19 de abril de 2017

Maria de Lurdes Gouveia Barata
A COLONIZAÇÃO DA LÍNGUA PORTUGUESA

Não basta dizer que se ama a sua língua. É preciso apresentar provas do amor que se apregoa. Para além das palavras, que são importantes, querem-se actos, porque os actos confirmam, ou não, o amor.
No que à língua portuguesa diz respeito há uma listagem de actos demonstrativos de falta de amor. Falo já em desamor. Mais grave ainda é referir a indiferença dos alheados, dos que se deixam arrastar pelas ondas de certos momentos.

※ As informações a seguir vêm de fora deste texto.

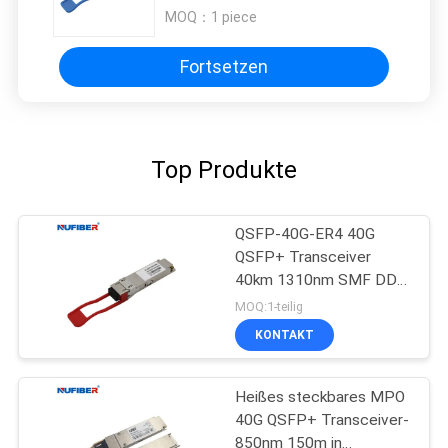
cisco HP Juniper
MOQ：
1 piece
Fortsetzen
Top Produkte
QSFP-40G-ER4 40G
QSFP+ Transceiver
40km 1310nm SMF DDM
FCC genehmigte
MOQ:1-teilig
KONTAKT
Heißes steckbares MPO
40G QSFP+ Transceiver-
850nm 150m in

Ser-se negligente perante a sua língua materna torna-se crime de lesa-pátria, porque não existe nação sem língua, sem uma identidade que vem de memória preservada, de que a língua oral ou escrita é guardiã.
Poderia começar pelo polémico acordo ortográfico – que me nego a seguir – e pelas muitas palavras que se tornaram ondas de forte rebentação contra os defensores do famigerado acordo. Se há reversão necessária é a deste (des)acordo que emergiu de medidas apressadas e inconsistentes. Num artigo publicado no jornal Público em 7 de Maio de 2016, José Pacheco Pereira refere o seguinte: «O acordo ortográfico não é ciência, nem lei, é política. Como política é prejudicial à nossa cultura a nível nacional e como elemento de política externa é um acto político clamorosamente falhado e cujas consequências do seu falhanço caem essencialmente sobre Portugal. O Presidente teve a coragem de levantar o assunto, convinha dar ao seu acto a força da opinião pública».
               Todavia, o que me levou a escrever é um outro assunto e volto a perguntar: como se ama a língua? Com responsabilidades de professora da área, sempre exemplifiquei o amor que se lhe deve com o aprender, compreender, falar e escrever correctamente. Pessoas que arcam com o peso do exemplo não a falam, nem a escrevem correctamente. E nem se importam nada com isso, porque a ignorância é sempre atrevida e sem vergonha, uma vez que não se tem consciência da própria ignorância. E não sou uma purista da língua, uma vez que esta vai evoluindo com o falar. Falo sobretudo da adulteração que a faz corromper através de estrangeirismos desnecessários, embora concorde que precisamos de alguns para tornar mais eficaz a comunicação. Ponho sobretudo em relevo os anglicismos que se usam desaustinadamente como moda… Pedantismo por se achar que é fino? Provavelmente esses foram a um briefing (reunião breve) sobre moda e lifestyle (estilo de vida) de que vão fazer report (relatório), ou a uma reunião mais longa com coffee break (intervalo para café) dando importância a um look (visual) a apresentar aos outros. São fashionvictims (vítimas da moda) lamentáveis… Tudo cool (fresco, legal, atraente), com temperamento light (fraco, débil)… como como não podia deixar de ser… Irrita-me sobremaneira ver designações como Rosa’s Bar  (Bar da Rosa) (deparei com tal em viagem, mas também há por perto…) ou Hair Salon (Salão de Cabeleireiro). Apenas alguns exemplos ou nunca mais acabava.
É devido que se esclareça o seguinte: os estrangeirismos podem ser utilizados devido ao facto de aparecerem realidades novas para as quais não exista designação apropriada na nossa língua. Às vezes, é mesmo preferível recorrer à importação de palavras. Há, porém, uma proliferação exagerada, diria até ridícula, de anglicismos, porque o inglês impera numa cultura globalizada, que apaga raízes culturais próprias. Em determinados sectores inverteram-se os termos: é o léxico português que aparece em termos residuais e não o contrário – a pujança deveria pertencer à língua portuguesa, o nosso idioma. Não foi uma colonização imposta, foi uma adesão a ser colonizado.
Romain Gary convoca uma reflexão: «Patriotismo é o amor pela nossa Terra. Nacionalismo é o ódio à Terra dos outros». Acrescente-se Johann Fichte: «A língua de um povo é a sua alma». Defendamos então a alma com patriotismo! E termino com a velha frase de Fernando Pessoa: A minha pátria é a língua portuguesa.